D.C. area church members help cancel $9 million in medical debts


Members of eight United Church of Christ (UCC) congregations in and around the District of Columbia have enough money to cancel $9 million in medical debt for people in four states. More than 7,800 families in Maryland, Delaware, West Virginia and New Jersey will benefit from the fundraising drive, church officials said Tuesday.

Because debt collection agencies will accept deep discounts to retire mounting medical bills, the more than $65,000 donated by 92 UCC members will effectively wipe out over $9 million in overdue bills, UCC officials said.

Church officials noted the large amount of debt relief comes from a “1 to 100” ratio of donation-to-debt purchases. Long overdue medical bills are often sold to collection agencies at very steep discounts.
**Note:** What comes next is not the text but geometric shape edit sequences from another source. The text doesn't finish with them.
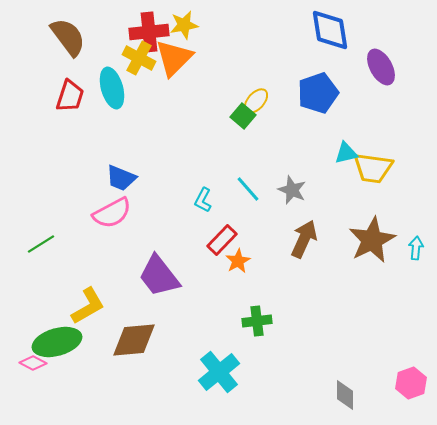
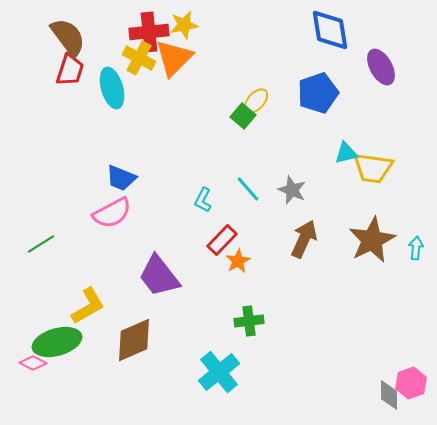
red trapezoid: moved 26 px up
green cross: moved 8 px left
brown diamond: rotated 18 degrees counterclockwise
gray diamond: moved 44 px right
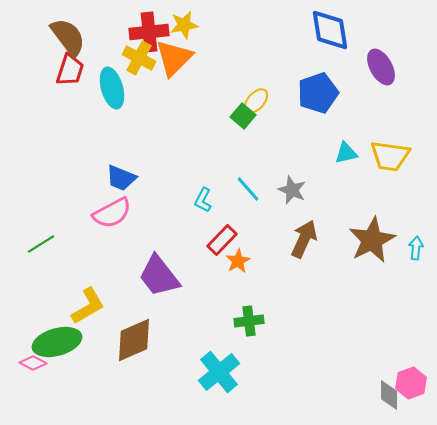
yellow trapezoid: moved 17 px right, 12 px up
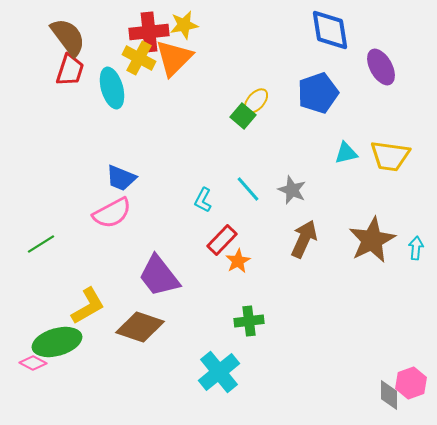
brown diamond: moved 6 px right, 13 px up; rotated 42 degrees clockwise
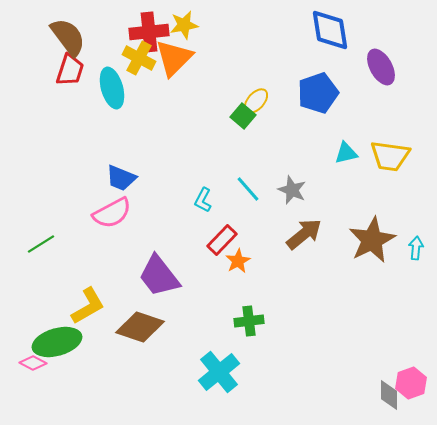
brown arrow: moved 5 px up; rotated 27 degrees clockwise
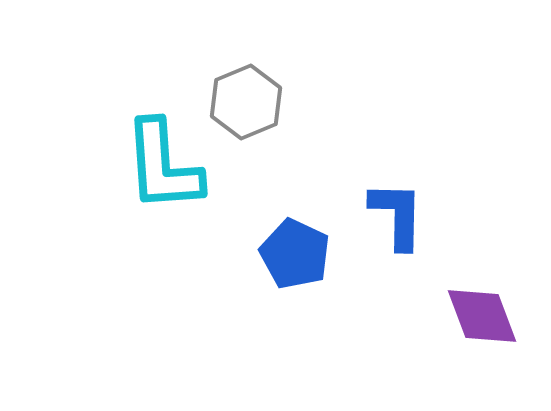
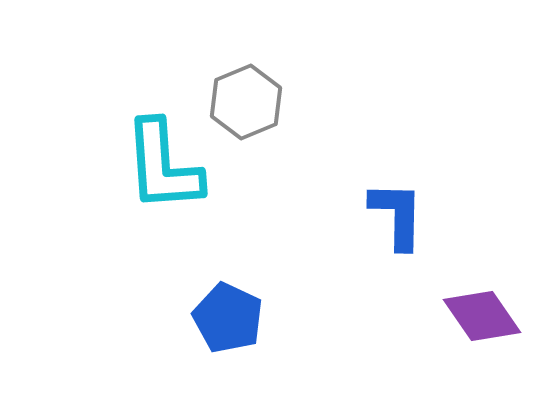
blue pentagon: moved 67 px left, 64 px down
purple diamond: rotated 14 degrees counterclockwise
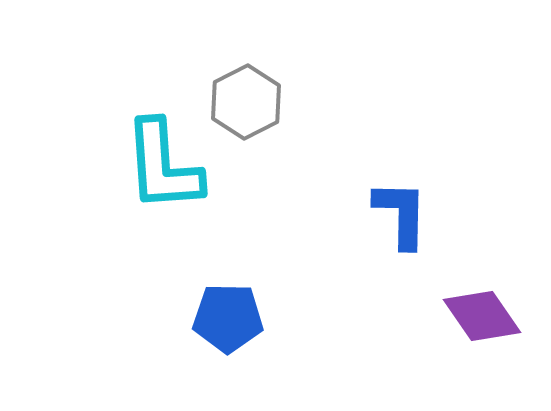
gray hexagon: rotated 4 degrees counterclockwise
blue L-shape: moved 4 px right, 1 px up
blue pentagon: rotated 24 degrees counterclockwise
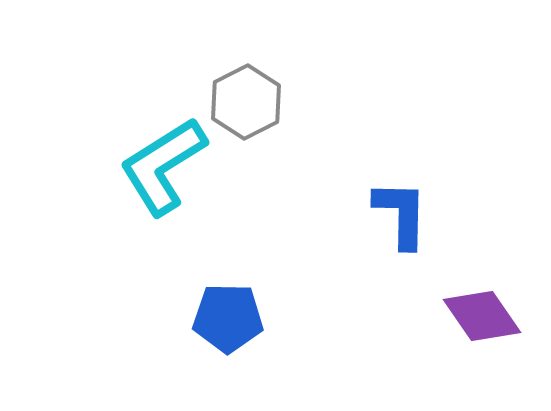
cyan L-shape: rotated 62 degrees clockwise
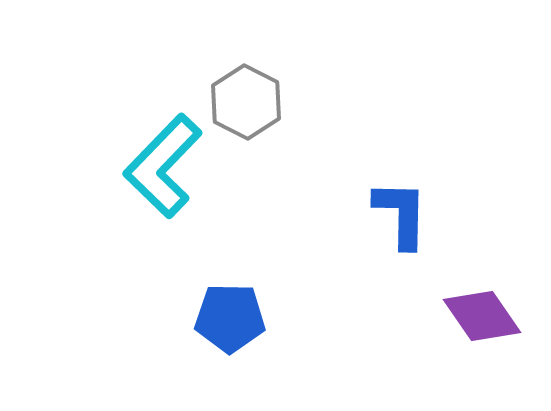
gray hexagon: rotated 6 degrees counterclockwise
cyan L-shape: rotated 14 degrees counterclockwise
blue pentagon: moved 2 px right
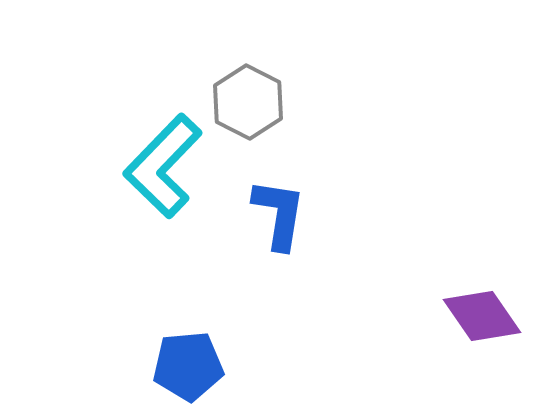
gray hexagon: moved 2 px right
blue L-shape: moved 122 px left; rotated 8 degrees clockwise
blue pentagon: moved 42 px left, 48 px down; rotated 6 degrees counterclockwise
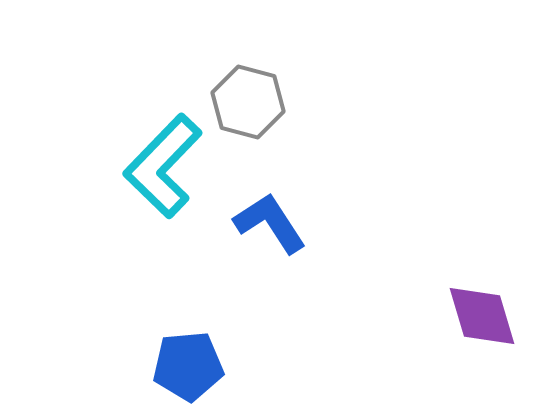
gray hexagon: rotated 12 degrees counterclockwise
blue L-shape: moved 9 px left, 9 px down; rotated 42 degrees counterclockwise
purple diamond: rotated 18 degrees clockwise
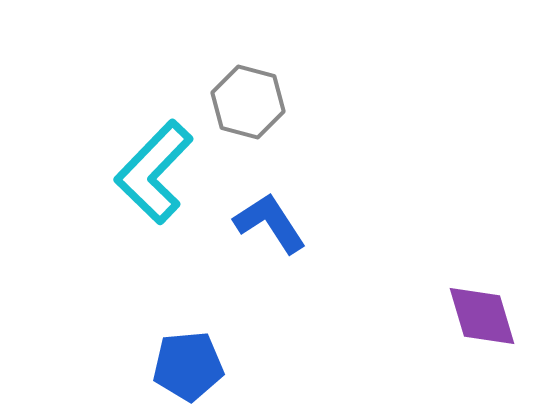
cyan L-shape: moved 9 px left, 6 px down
The firms will accept pennies on the dollar to wipe the slate clean, providing quick profits for the bill collectors.

While the 7,800 households receiving funds will soon receive letters from the nonprofit group RIP Medical Debt that their bills are paid — in envelopes bearing a church logo — the church won’t know the names of specific beneficiaries. Each family will know which UCC congregations contributed to releasing their debt, however.

The Rev. Tim Tutt, senior minister of the Westmoreland Congregational UCC in Bethesda, Maryland, said the pandemic gave members an incentive to help others. 

“I’m very proud that this network of UCC churches came together during the pandemic to help alleviate medical debt for our neighbors,” he said in a statement. “At a time when people were isolated, trapped and afraid, we reached out with communal dollars to care for the vulnerable and at-risk.”

Donations came from Christ Congregational UCC, Silver Spring, Maryland; Cleveland Park Congregational UCC, Washington; First Congregational UCC, Washington; Hope UCC, Alexandria, Virginia; Little River UCC, Annandale, Virginia; Rock Spring Congregational UCC, Arlington, Virginia; UCC of Seneca Valley, Gaithersburg, Maryland; the Justice and Witness Committee of the Potomac Association in the UCC’s Central Atlantic Conference; and a Cleveland-based national UCC ministry, Justice and Local Church Ministries.

“Our church was excited to participate,” the Rev. Ellen Jennings, pastor of the Cleveland Park congregation, said in a statement. “This is such a huge justice issue for so many people, most especially those with lower incomes, who are not eligible for Medicaid or Medicare.”

Those qualifying for the debt relief were either earning less than two times the federal poverty level, suffering financial hardship, or facing insolvency with debts greater than assets.

“Jesus healed people,” Mr. Tutt said. “Helping to pay off medical debt for people in need is one way that we, as Christians, as UCC’ers, may follow in the Jesus way. Paying off medical debt helps ease financial, emotional, and mental pain. That’s healing.”

The United Church of Christ is noted for a progressive outlook among its more than 800,000 members. The group says it was the first mainline Protestant denomination to ordain a woman as a minister and the first to ordain an openly gay man to the pastorate.